Munbai/New Delhi, May 4: India expects bad debts at its banks could double after the coronavirus crisis brought the economy to a sudden halt, a senior government official and four top bankers said.

Indian banks are already grappling with 9.35 trillion rupees ($123 billion) of soured loans, which was equivalent to about 9.1% of their total assets at the end of September 2019.

"There is a considered view in the government that bank non-performing assets (NPAs) could double to 18-20% by the end of the fiscal year, as 20-25% of outstanding loans face a risk of default," the official with direct knowledge of the matter said.

A fresh surge in bad debt could hit credit growth and delay India's recovery from the coronavirus pandemic.

"These are unprecedented times and the way it's going we can expect banks to report double the amount of NPAs from what we've seen in earlier quarters," the finance head of a top public sector bank told Reuters.

The official and bankers declined to be named as they were not officially authorized to discuss the matter with media.

India's finance ministry declined to comment, while the Reserve Bank of India and Indian Banks' Association, the main industry body, did not immediately respond to emails seeking comment.

The Indian economy has ground to a standstill amid a 40-day nationwide lockdown to rein in the spread of coronavirus cases.

The lockdown has now been extended by a further two weeks, but the government has begun to ease some restrictions in districts that are relatively unscathed by the virus.
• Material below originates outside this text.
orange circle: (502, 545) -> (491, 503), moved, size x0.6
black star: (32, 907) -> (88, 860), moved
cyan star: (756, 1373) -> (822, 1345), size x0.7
India has so far recorded nearly 40,000 cases of the coronavirus and more than 1,300 deaths from COVID-19, the respiratory disease caused by the coronavirus.

'RIDING THE TIGER'

Bankers fear it is unlikely that the economy will fully open up before June or July, and loans, especially those to small- and medium-sized businesses which constitute nearly 20% of overall credit, may be among the worst affected.
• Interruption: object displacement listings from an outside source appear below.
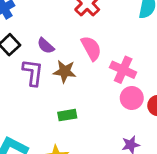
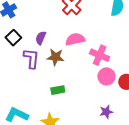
purple semicircle: (46, 46) -> (41, 38), turned 72
pink semicircle: (91, 48) -> (75, 39), turned -72

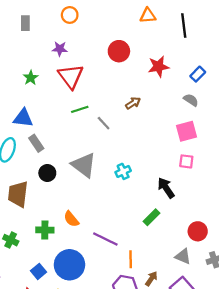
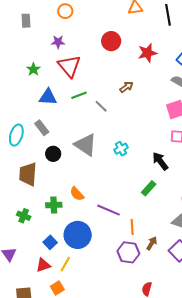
blue triangle: (23, 118) -> (48, 97), moved

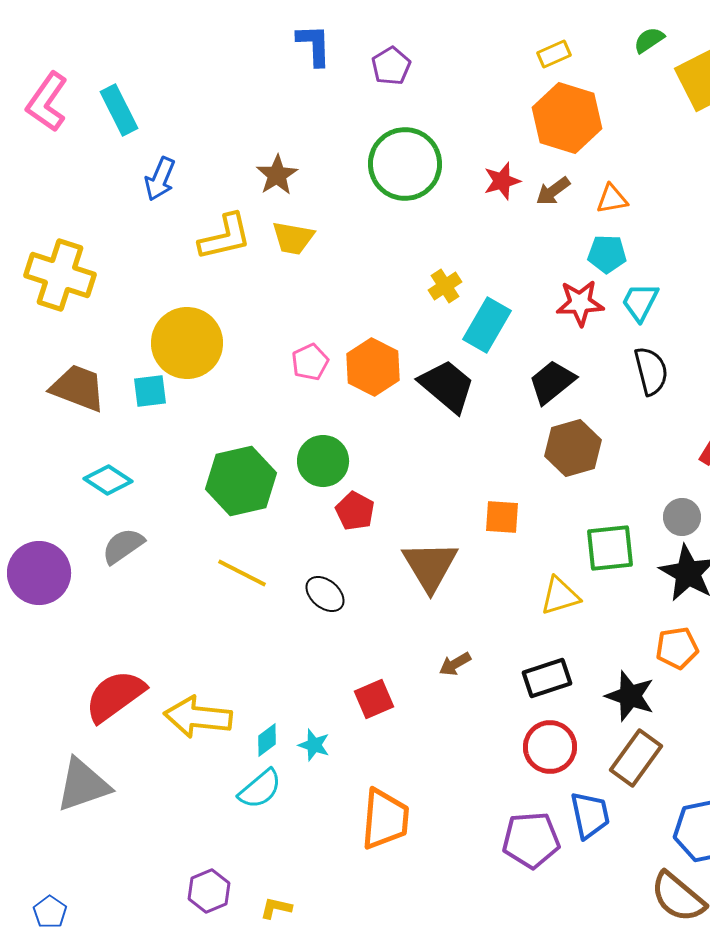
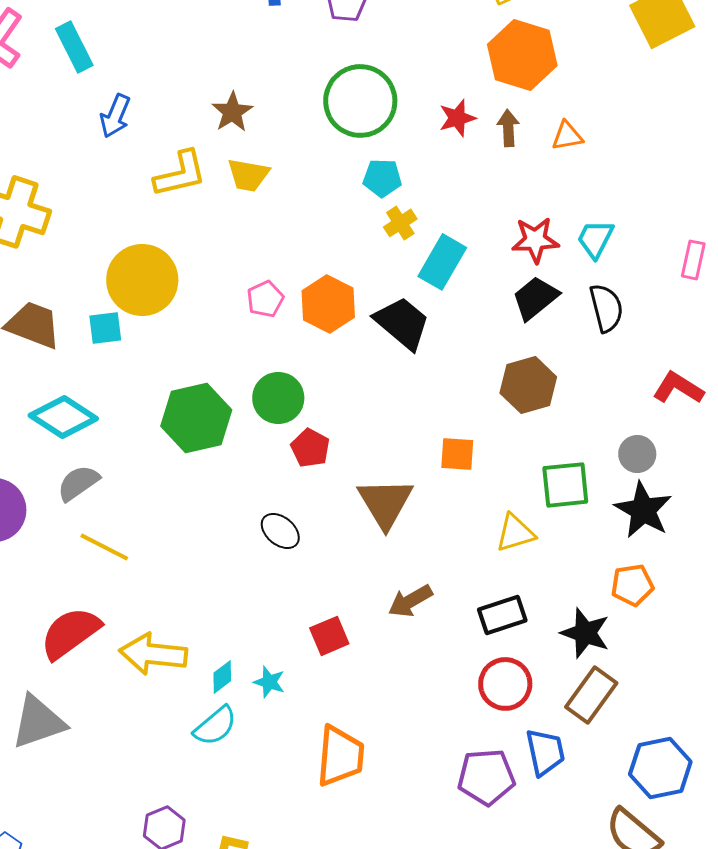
brown arrow: (553, 191) -> (508, 128), turned 123
cyan pentagon: (607, 254) -> (382, 178), moved
black trapezoid: (552, 382) -> (535, 298), moved
cyan diamond: (108, 480) -> (63, 417), size x1.4
yellow line: (242, 573) -> (104, 547), moved
brown arrow: (455, 664) -> (410, 601), size x1.4

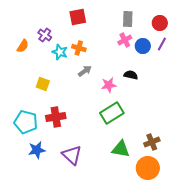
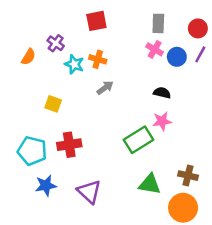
pink cross: (125, 40) -> (155, 49), turned -32
pink star: (109, 85) -> (162, 121), moved
brown cross: (152, 142) -> (188, 176), turned 35

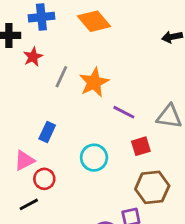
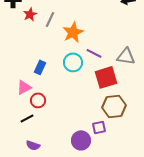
gray line: (61, 77) -> (50, 19), moved
red square: (141, 146) -> (106, 77), size x1.6
cyan circle: (94, 158) -> (73, 62), moved

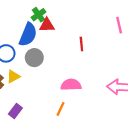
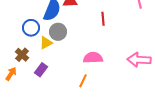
yellow triangle: (13, 76) -> (46, 43), moved
purple rectangle: (15, 111) -> (41, 70), moved

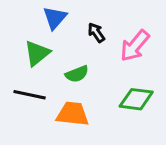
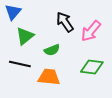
blue triangle: (55, 18) -> (13, 12), moved
black arrow: (96, 33) -> (65, 22), size x1.5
This is because all 10 of India's largest cities fall in high-risk red zones, where restrictions will remain stringent.

A report by Axis Bank said that these red zones, which contribute significantly to India's economy, account for roughly 83% of the overall loans made by its banks as of December.
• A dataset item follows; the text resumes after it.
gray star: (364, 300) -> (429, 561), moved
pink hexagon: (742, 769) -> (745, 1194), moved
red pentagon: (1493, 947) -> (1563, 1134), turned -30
One of the sources, an executive director of a public sector bank, said that economic growth had been sluggish and risks had been heightened, even ahead of the coronavirus crisis.

"Now we have this Black Swan event which means without any meaningful government stimulus, the economy will be in tatters for several more quarters," he said.

McKinsey & Co last month forecast India's economy could contract by around 20% in the three months through June, if the lockdown was extended to mid-May, and growth in the fiscal year was likely to fall 2% to 3%.

Bankers say the only way to stem the steep rise in bad loans is if the RBI significantly relaxes bad asset recognition rules.

Banks have asked the central bank to allow all loans to be categorized as NPAs only after 180 days, which is double the current 90-day window.

"The lockdown is like riding the tiger, once we get off it we'll be in a difficult position," a senior private sector banker said.